I'm trying to use Python to remove these duplicate points by trying to convert them into a set
object but keep running into TypeError: unhashable type: 'list'
. I understand that Python interprets JSON arrays as lists. I've made various attempts to convert the lists into tuples, since you can't use a mutable type as a key in a dictionary, but when I try set(map(tuple, coords))
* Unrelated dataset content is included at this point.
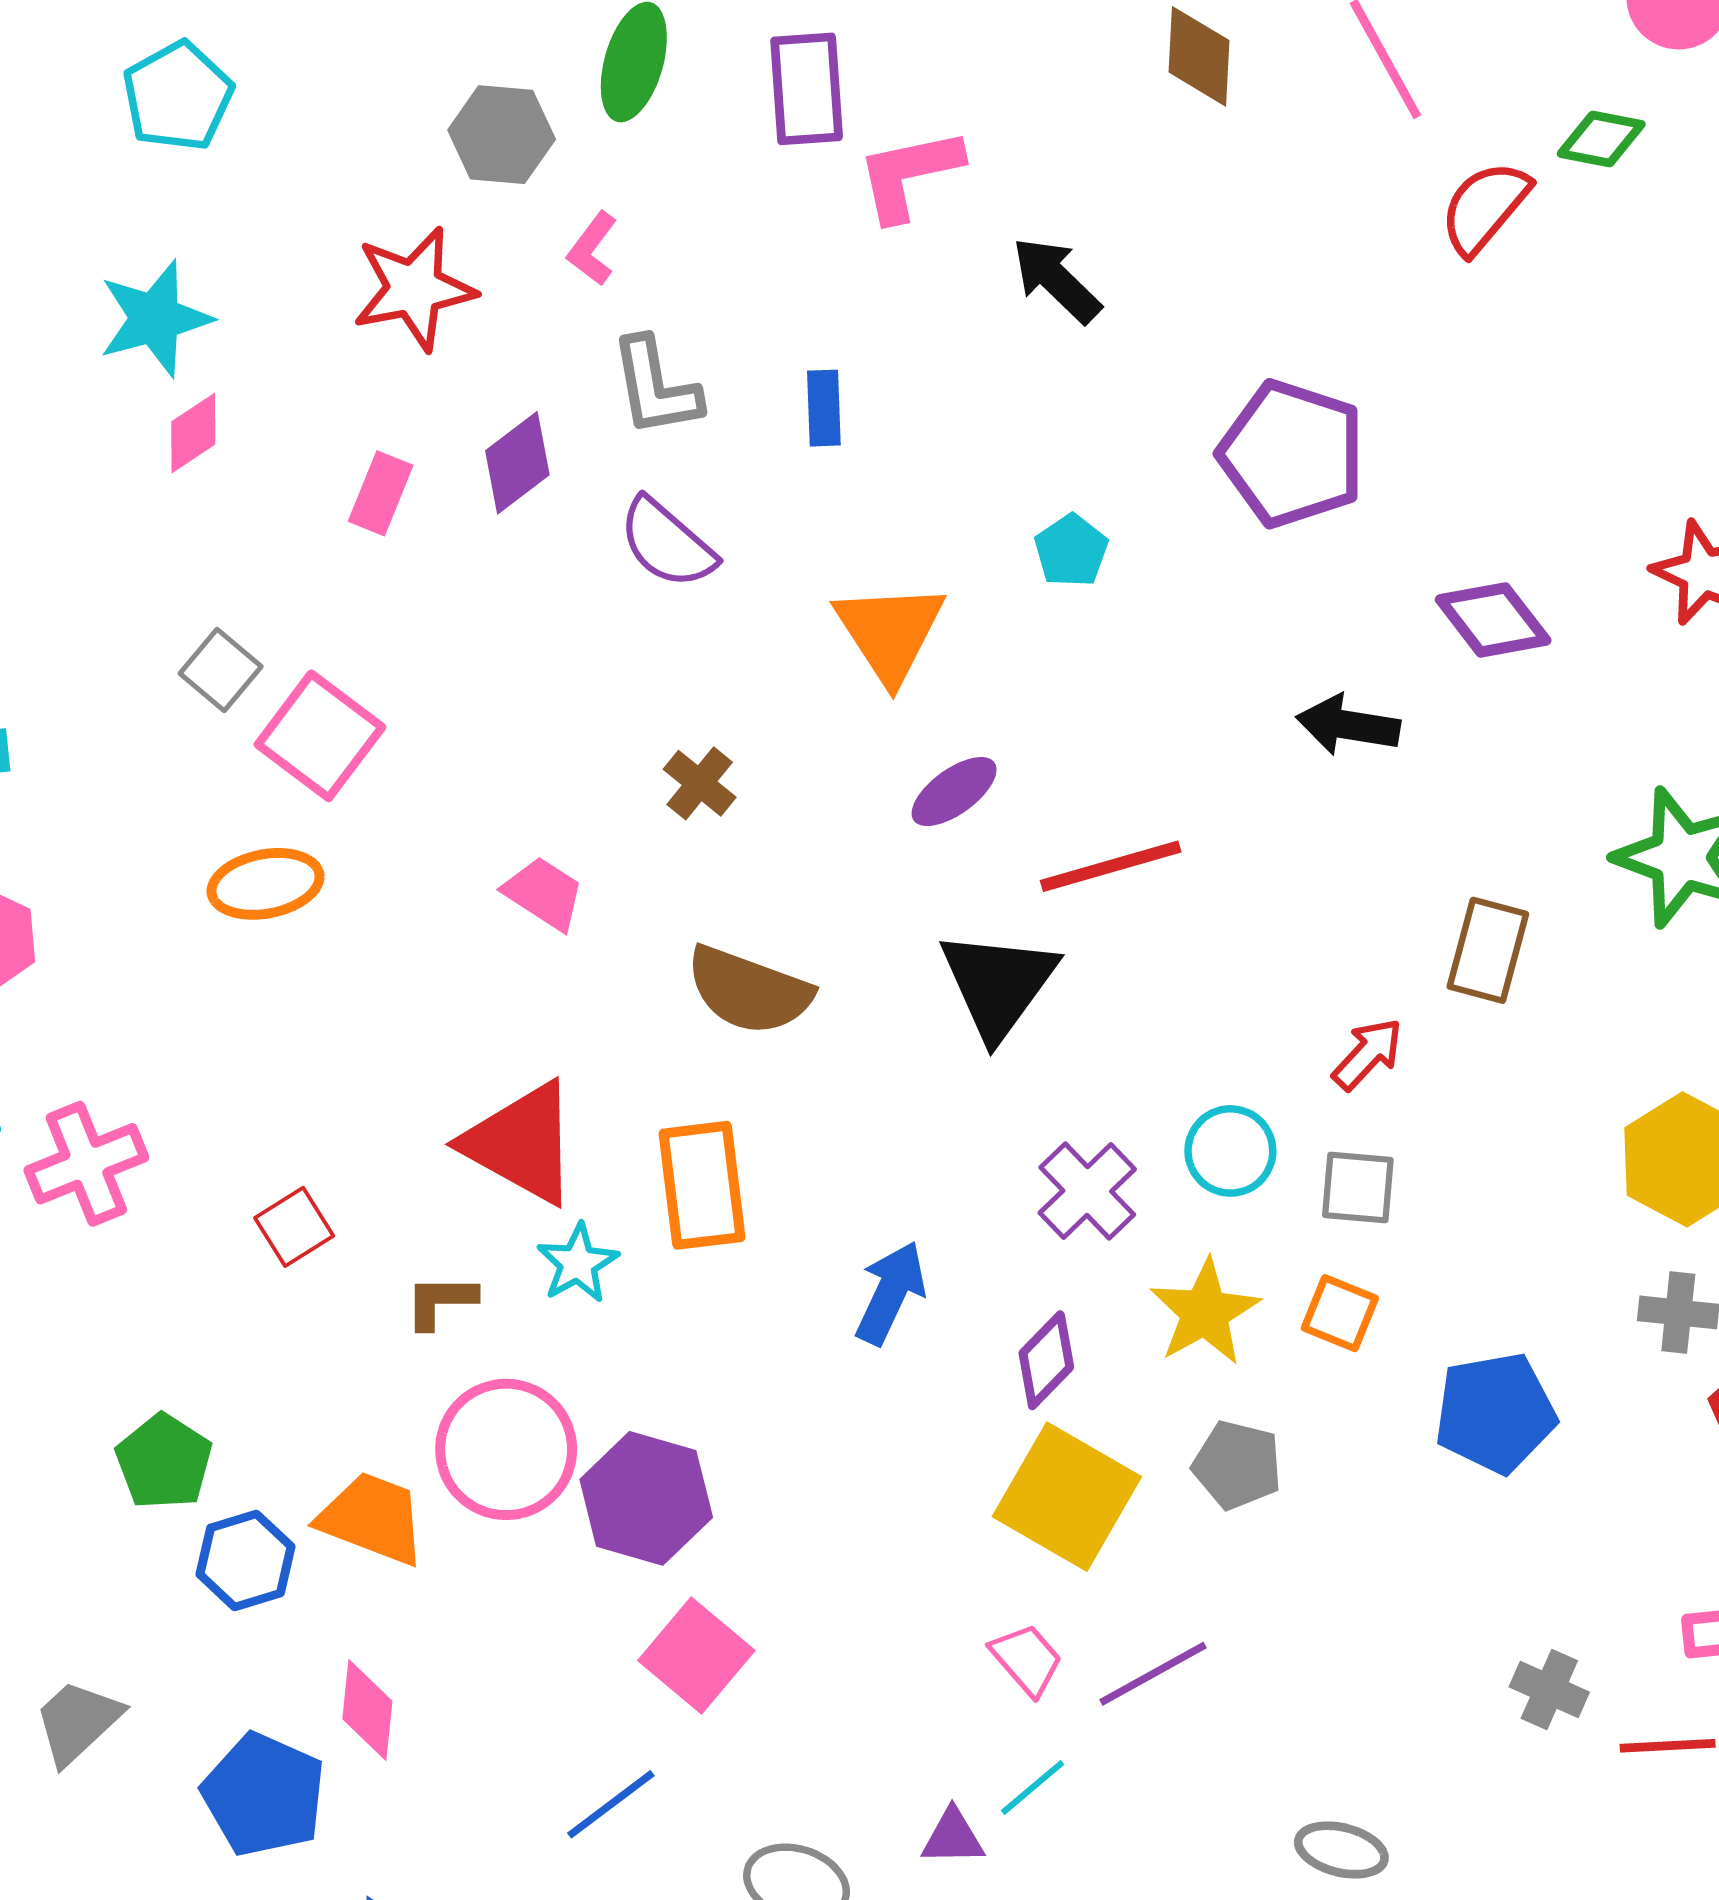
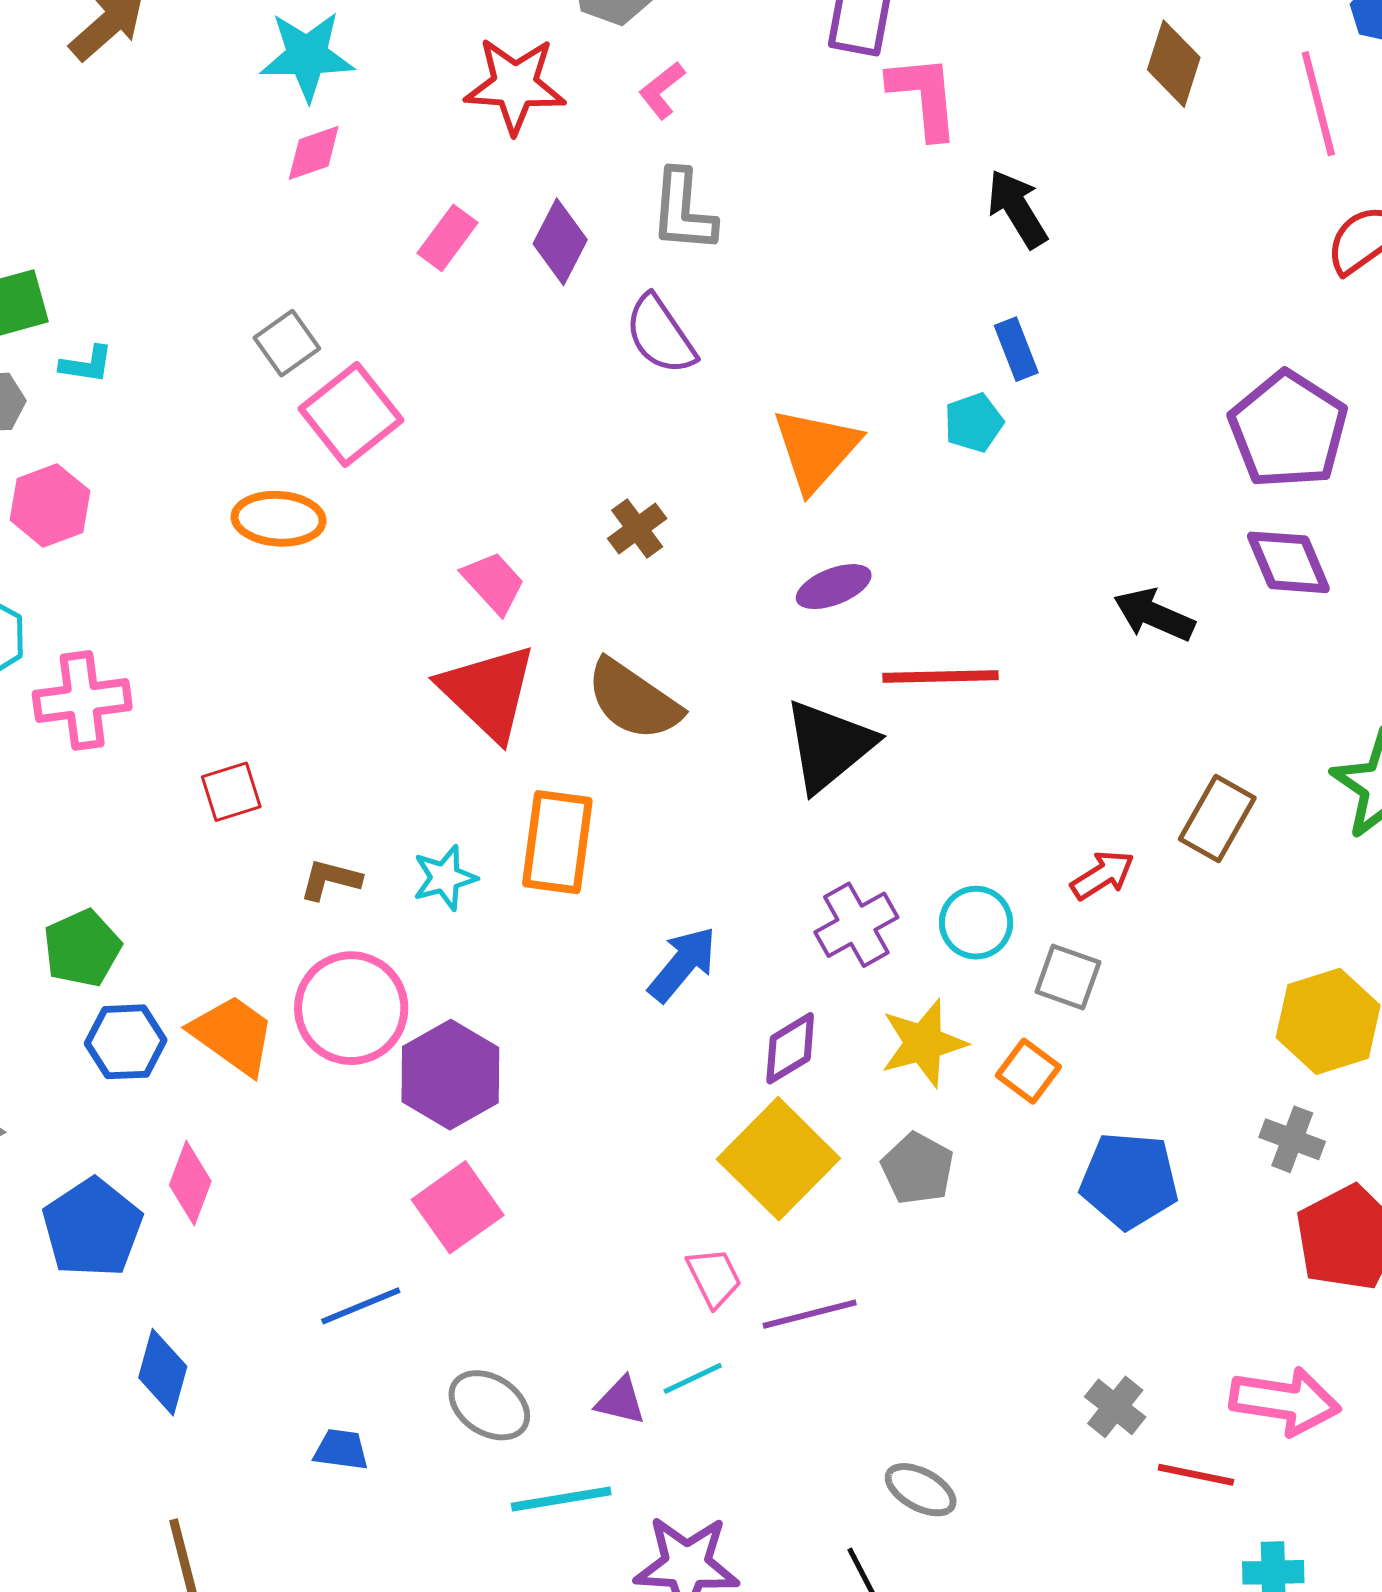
pink L-shape: (909, 174) -> (924, 97), turned 82
blue rectangle: (824, 408) -> (1016, 349), moved, turned -34
purple pentagon: (1292, 454) -> (1288, 430), moved
purple diamond: (517, 463) -> (560, 242), turned -40
red triangle: (521, 1143) -> (488, 692), moved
or list(set(map(tuple,ppoint)))
as suggested in this SO post I get TypeError: unhashable type: 'list'
.
Full script for reference:
# basic script to remove duplicate points from geojson coordinates
# a response to SO post at https://stackoverflow.com/questions/70071555/how-do-i-create-a-mongodb-2dsphere-index-on-a-document-containing-an-array-of-ar
try:
import simplejson as json
except ImportError:
import json
input = '../data/TightOil_ShaleGas_US_Aug2015.geojson'
output = '../data/new_data/TightOil_ShaleGas_US_Aug2015_no_duplicates.geojson'
with open(input, 'r') as f:
file_data = json.loads(f.read())
with open(output, 'w') as f:
for feature in file_data["features"]:
coords = feature["geometry"]["coordinates"]
set(map(tuple, coords))
print(type(coords))
I'm also experiencing issues even just casting my lists to tuples. When I just run:
...
for feature in file_data["features"]:
coords = feature["geometry"]["coordinates"]
tuple(coords)
print(type(coords))
I get <class 'list'>
for each object in coords
.
How do I remove these duplicates and wind up with a type that I can use in a dictionary to write out as an array to a JSON file?